"GOT", but the "O" is a cute, smiling pufferfish. Index | Thread | Search

From:
Omar Polo <op@omarpolo.com>
Subject:
Re: bufferize smtp parsing in got-notify-email
To:
Stefan Sperling <stsp@stsp.name>
Cc:
gameoftrees@openbsd.org
Date:
Wed, 20 Mar 2024 19:49:54 +0100

Download raw body.

Thread
On 2024/03/20 17:56:14 +0100, Stefan Sperling <stsp@stsp.name> wrote:
> On Wed, Mar 20, 2024 at 01:13:28PM +0100, Omar Polo wrote:
> > rea(2)ing one byte at a time is a big ugly.  This adds a buffer for the
> > server replies and reworks read_smtp_code() to consume the data from
> > said buffer first.  it also makes got_poll_read_full_timeout()
> > redundant.
> > 
> > ok?
> > 
> > diff /home/op/w/got
> > commit - 39910b637a9a53cc48b0c63766da691dec0af593
> > path + /home/op/w/got
> > blob - ef9b199c10bfcb34951de0d9a6e4c0915a91e274
> > file + gotd/libexec/got-notify-email/got-notify-email.c
> > --- gotd/libexec/got-notify-email/got-notify-email.c
> > +++ gotd/libexec/got-notify-email/got-notify-email.c
> > @@ -18,6 +18,7 @@
> >  #include <sys/socket.h>
> >  
> >  #include <errno.h>
> > +#include <poll.h>
> >  #include <stdio.h>
> >  #include <stdlib.h>
> >  #include <string.h>
> > @@ -33,7 +34,11 @@
> >  
> >  #include "got_lib_poll.h"
> >  
> > +#define SMTP_LINE_MAX	65535
> 
> Is this limit part of the SMTP spec? Or where does it come from?

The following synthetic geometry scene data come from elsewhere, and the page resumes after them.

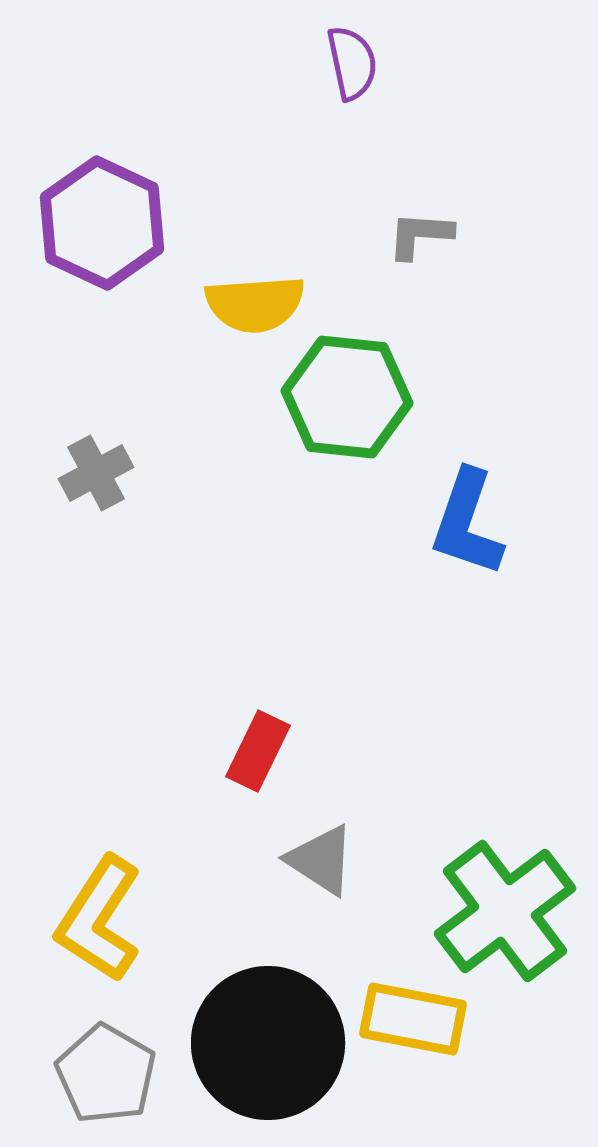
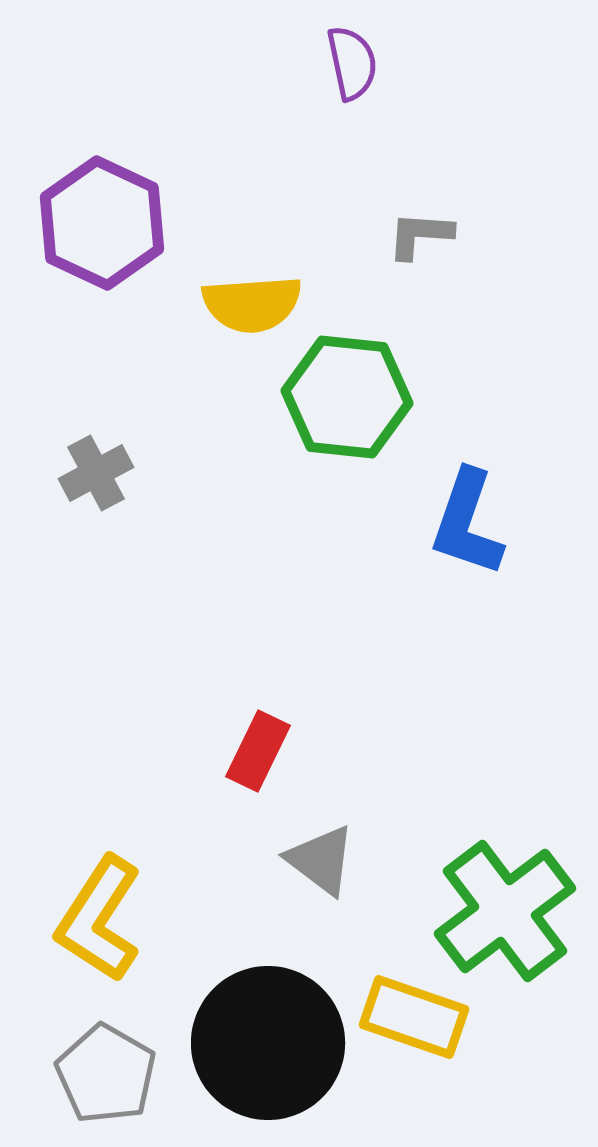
yellow semicircle: moved 3 px left
gray triangle: rotated 4 degrees clockwise
yellow rectangle: moved 1 px right, 2 px up; rotated 8 degrees clockwise
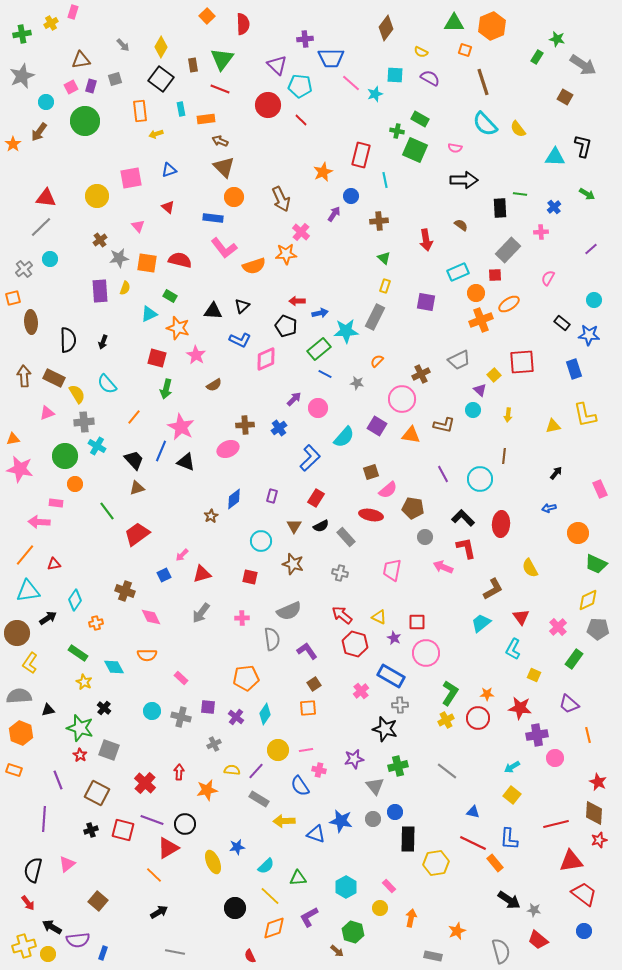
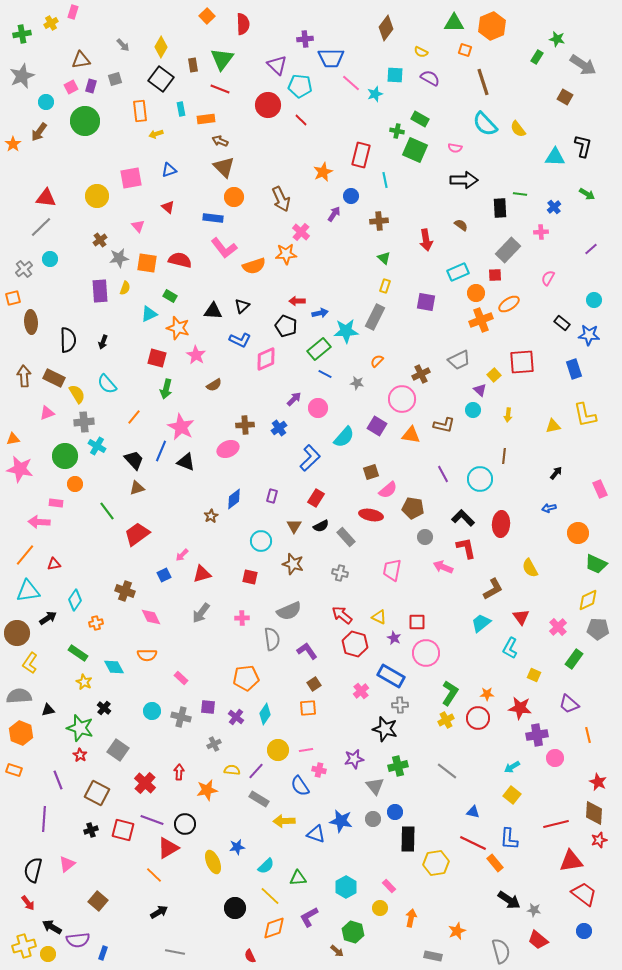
cyan L-shape at (513, 649): moved 3 px left, 1 px up
gray square at (109, 750): moved 9 px right; rotated 15 degrees clockwise
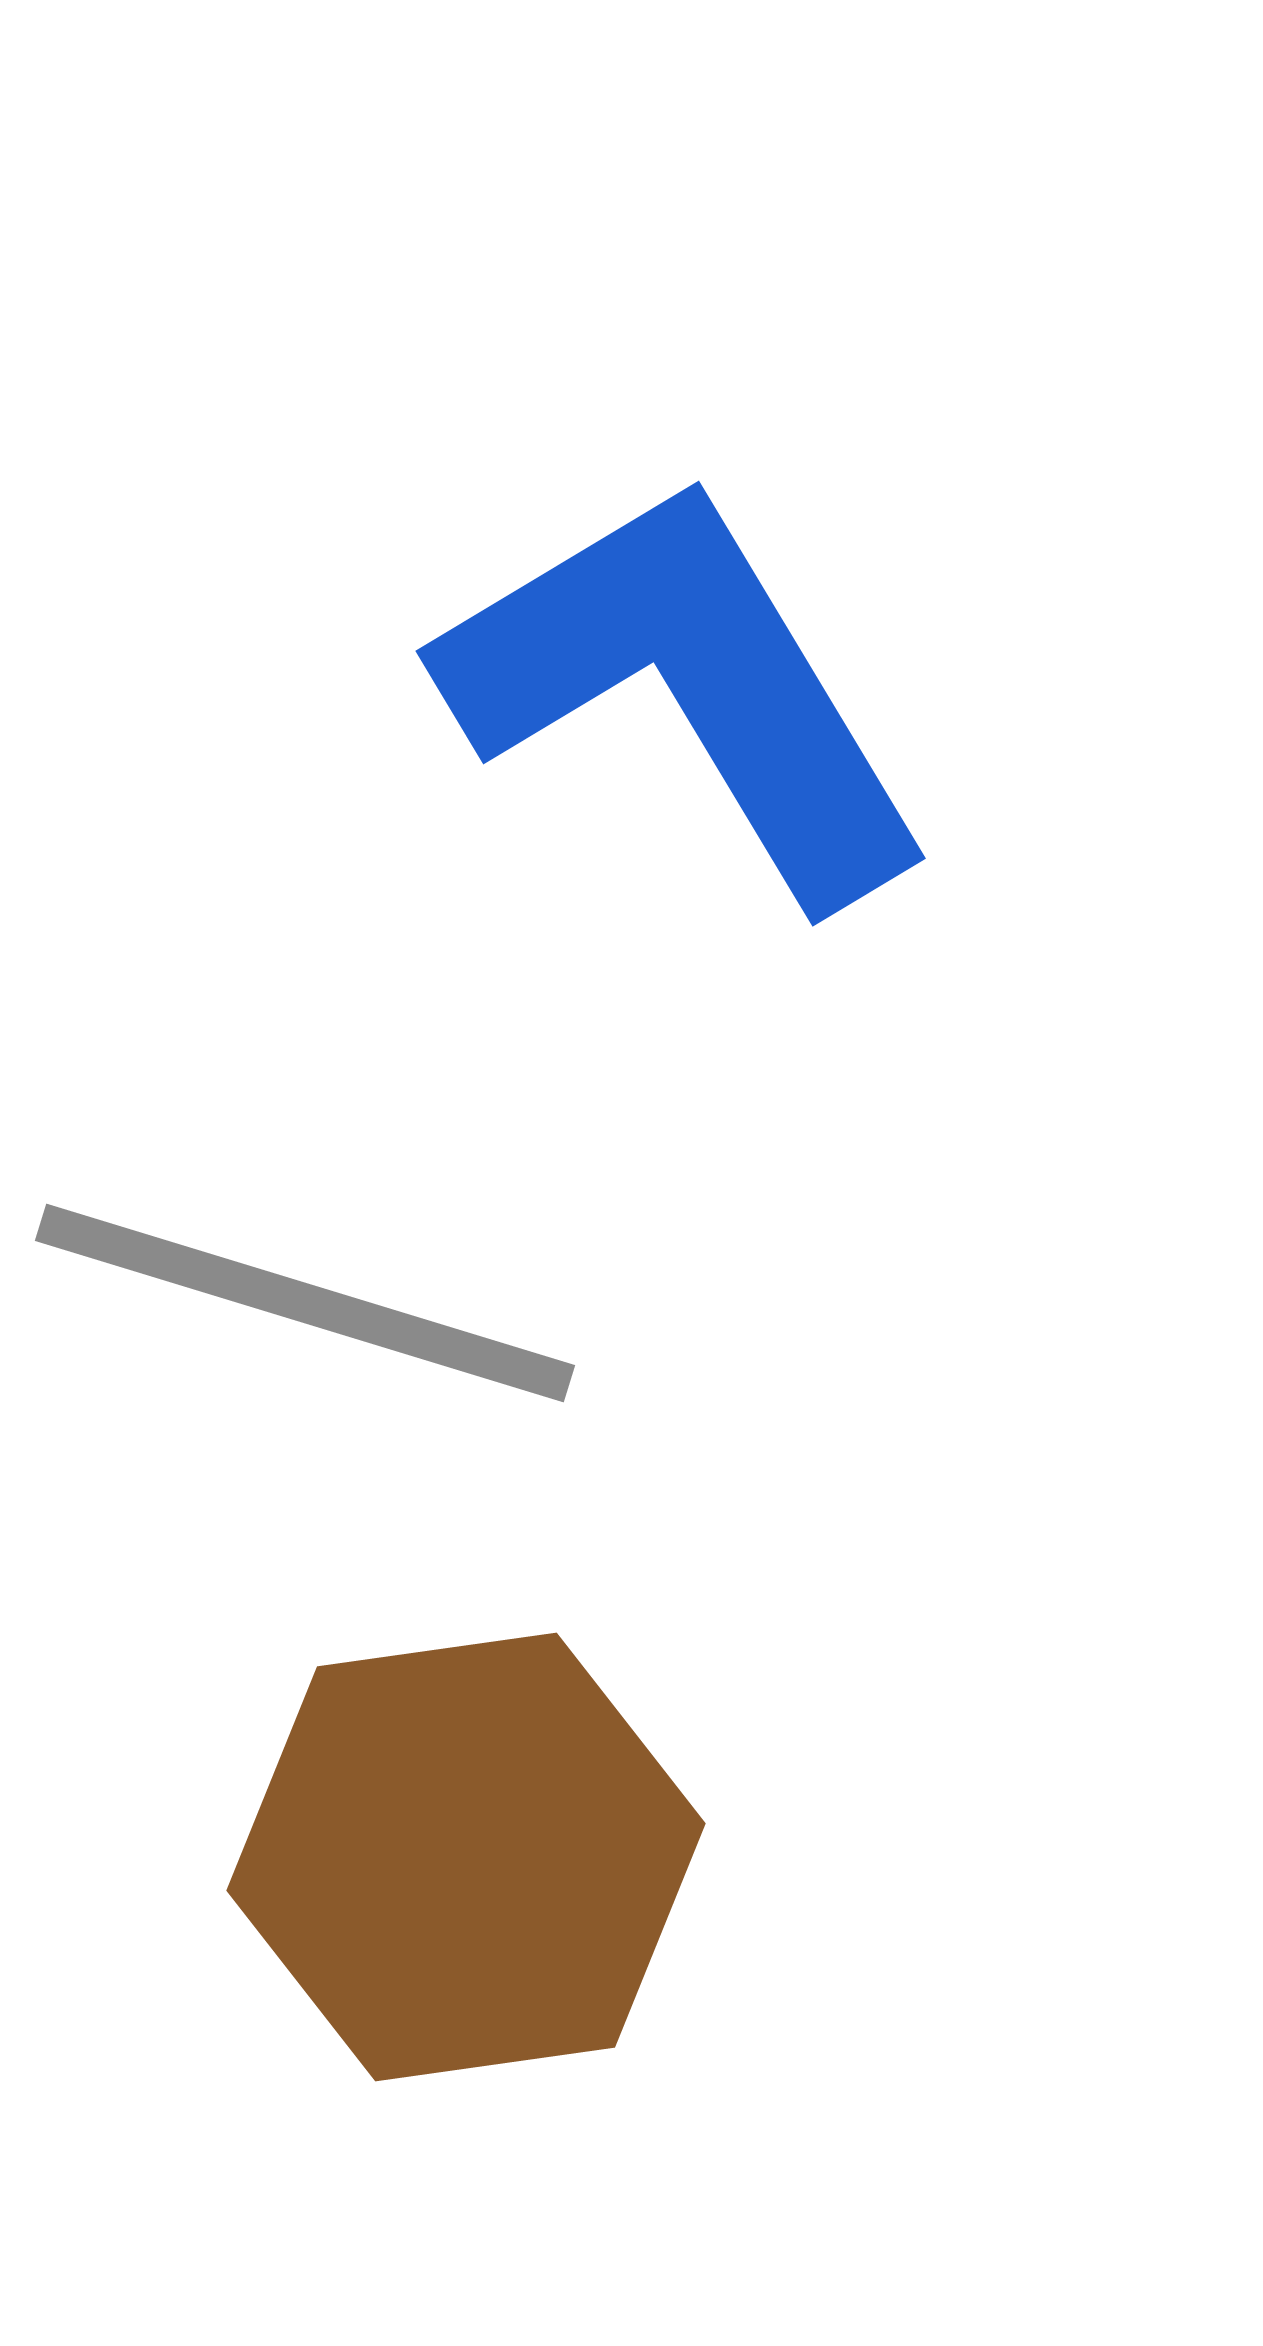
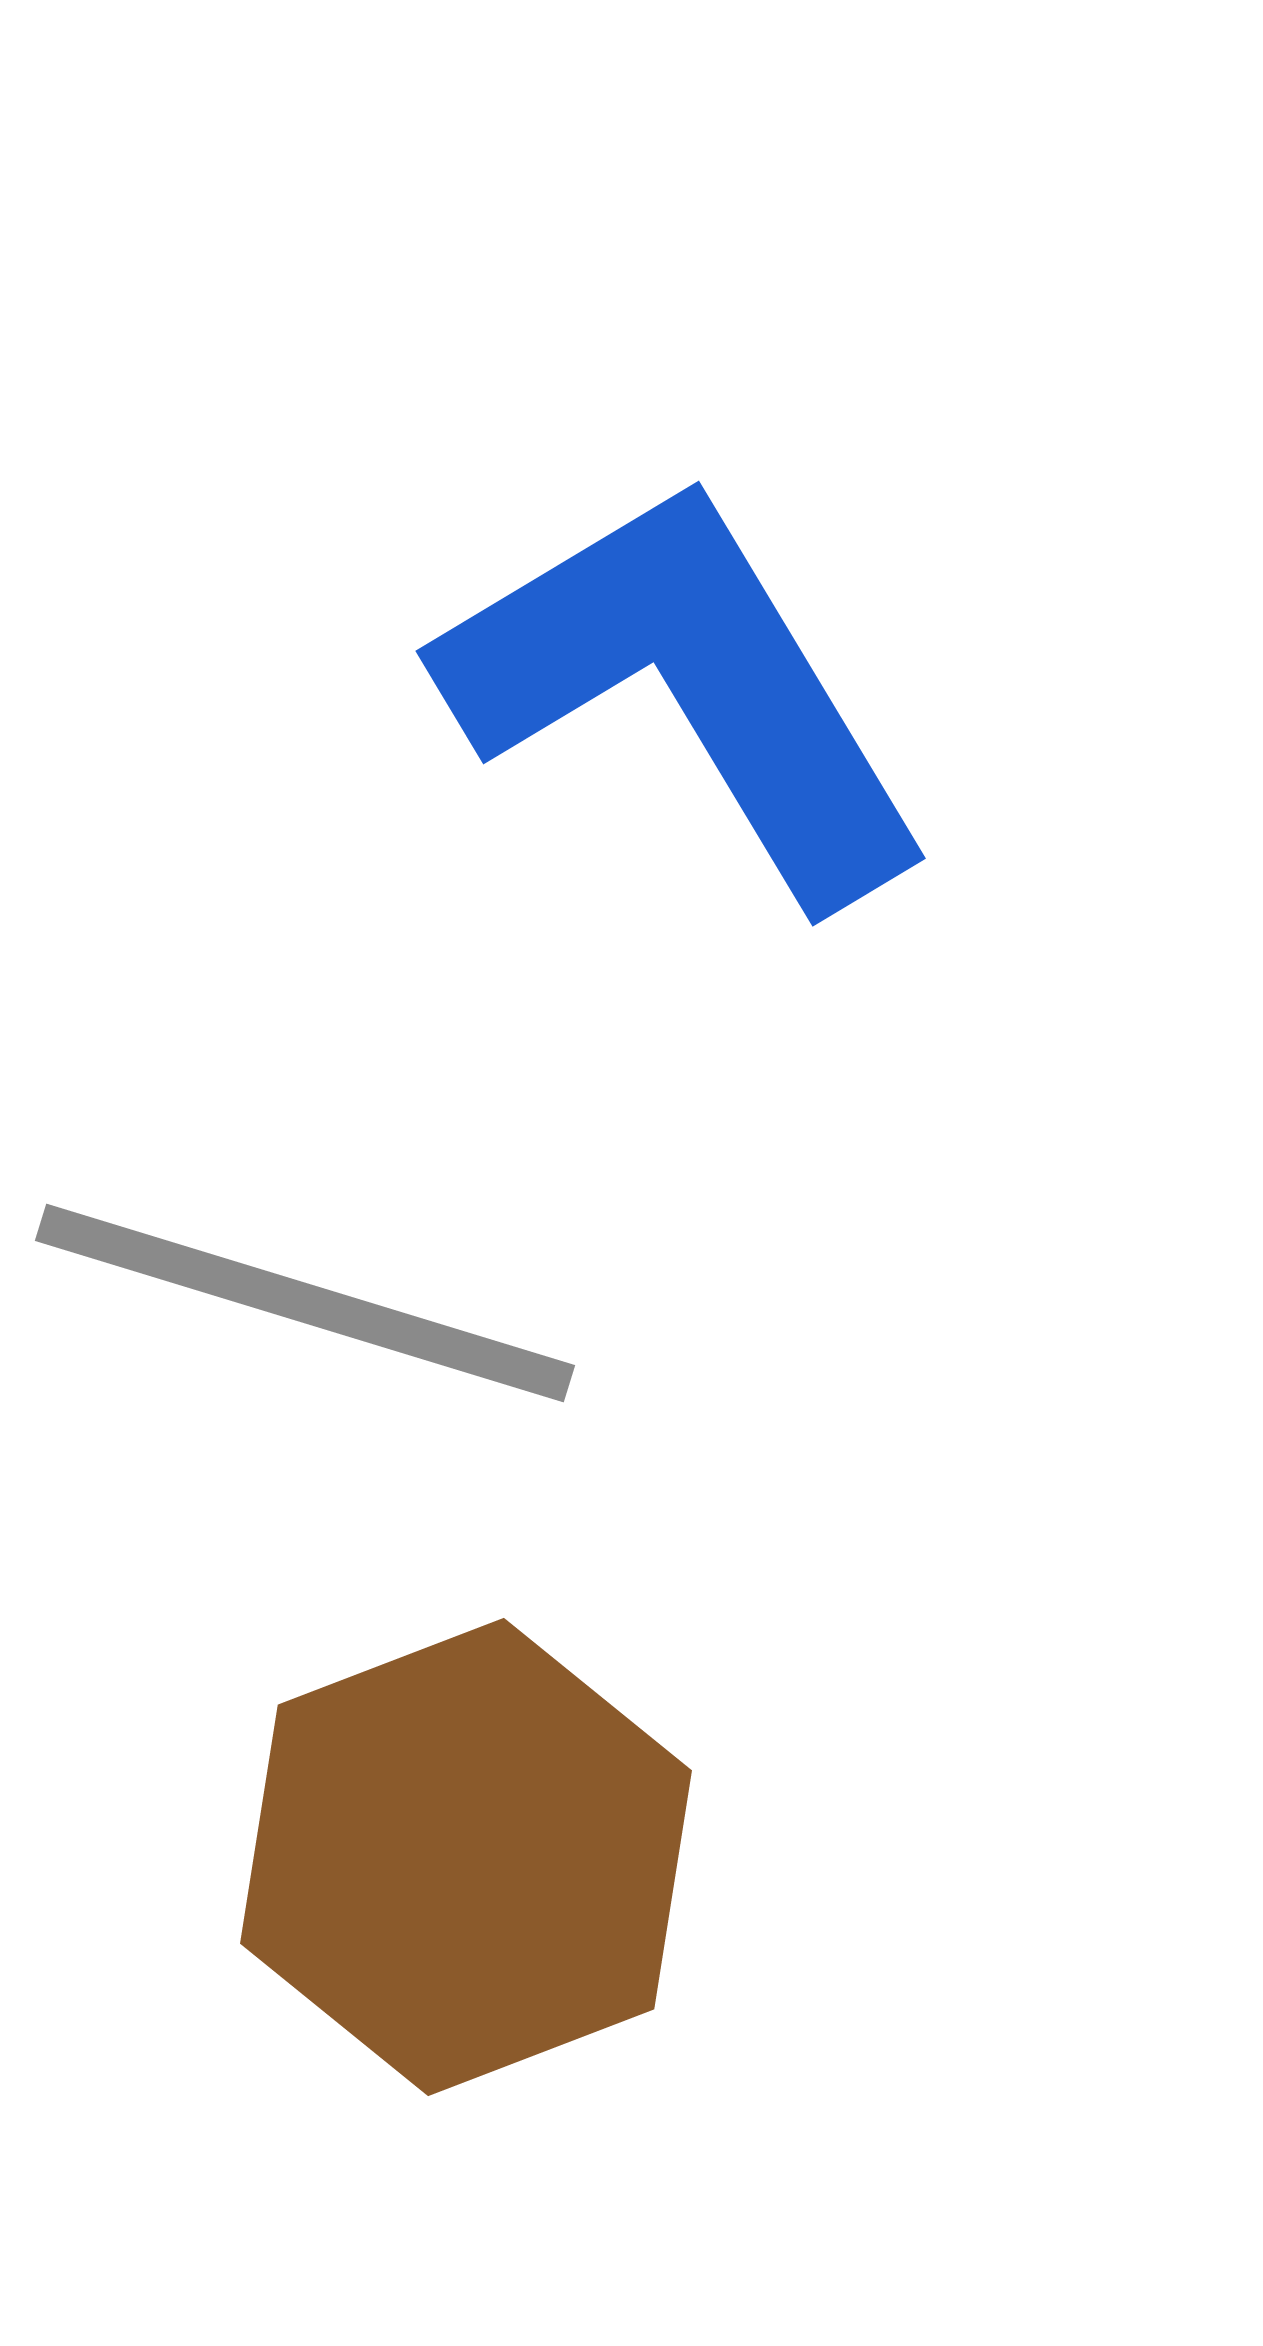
brown hexagon: rotated 13 degrees counterclockwise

I've taken this from smtpd.  right now I'm not finding the maximum value
from a cursory read of RFC5321.

> >  static int smtp_timeout = 60; /* in seconds */
> > +static char smtp_buf[SMTP_LINE_MAX];
> > +static size_t smtp_buflen;
> >  
> >  __dead static void
> >  usage(void)
> > @@ -111,43 +116,54 @@ static int
> >  read_smtp_code(int s, const char *code)
> >  {
> >  	const struct got_error *error;
> > -	char buf[4];
> > -	size_t n;
> > +	char	*endl;
> > +	size_t	 linelen;
> > +	ssize_t	 r;
> >  
> > -	error = got_poll_read_full_timeout(s, &n, buf, 3, 3, smtp_timeout);
> > -	if (error)
> > -		errx(1, "read: %s", error->msg);
> > -	if (strncmp(buf, code, 3) != 0) {
> > -		buf[3] = '\0';
> > -		warnx("unexpected SMTP message code: %s", buf);
> > -		return -1;
> > -	}
> > -
> > -	return 0;
> > -}
> > -
> > -static int
> > -skip_to_crlf(int s)
> > -{
> > -	const struct got_error *error;
> > -	char buf[1];
> > -	size_t len;
> > -
> >  	for (;;) {
> > -		error = got_poll_read_full_timeout(s, &len, buf, 1, 1,
> > -		    smtp_timeout);
> > +		endl = memmem(smtp_buf, smtp_buflen, "\r\n", 2);
> > +		if (endl != NULL)
> > +			break;
> > +
> > +		if (smtp_buflen == sizeof(smtp_buf))
> > +			errx(1, "line too long");
> 
> It seems odd to be doing this length check after already using
> smtp_buflen in the above memmem call. Wouldn't it make more sense
> to run this check after smtp_buflen is incremented at the bottom of
> the loop?

I think this needs to stay here.  Imagine the corner case of having the
buffer almost full but no CRLF in it.  We poll(), read some more data
and fill the buffer: we should still check for a full line before
failing.

It may make more sense to read this loop starting with the got_poll_fd()
call and then wrapping around until here.

> > +
> > +		error = got_poll_fd(s, POLLIN, smtp_timeout);
> >  		if (error)
> > -			errx(1, "read: %s", error->msg);
> > -		if (buf[0] == '\r') {
> > -			error = got_poll_read_full(s, &len, buf, 1, 1);
> > -			if (error)
> > -				errx(1, "read: %s", error->msg);
> > -			if (buf[0] == '\n')
> > -				return 0;
> > -		}
> > +			errx(1, "poll: %s", error->msg);
> > +
> > +		r = read(s, smtp_buf + smtp_buflen,
> > +		    sizeof(smtp_buf) - smtp_buflen);
> > +		if (r == -1 && errno != EAGAIN)
> > +			err(1, "read");
> > +		if (r == 0)
> > +			errx(1, "unexpected EOF");
> > +		smtp_buflen += r;
> 
> If r == -1 && errno == EAGAIN we end up substracting -1 here.
> Probably not intended? Guard by if (r > 0) ?

good catch.

> What should happen in case r == -1 && errno == EAGAIN?
> Shouldn't we immediately jump back into got_poll_fd() again if this
> happens, perhaps after sleeping for a bit?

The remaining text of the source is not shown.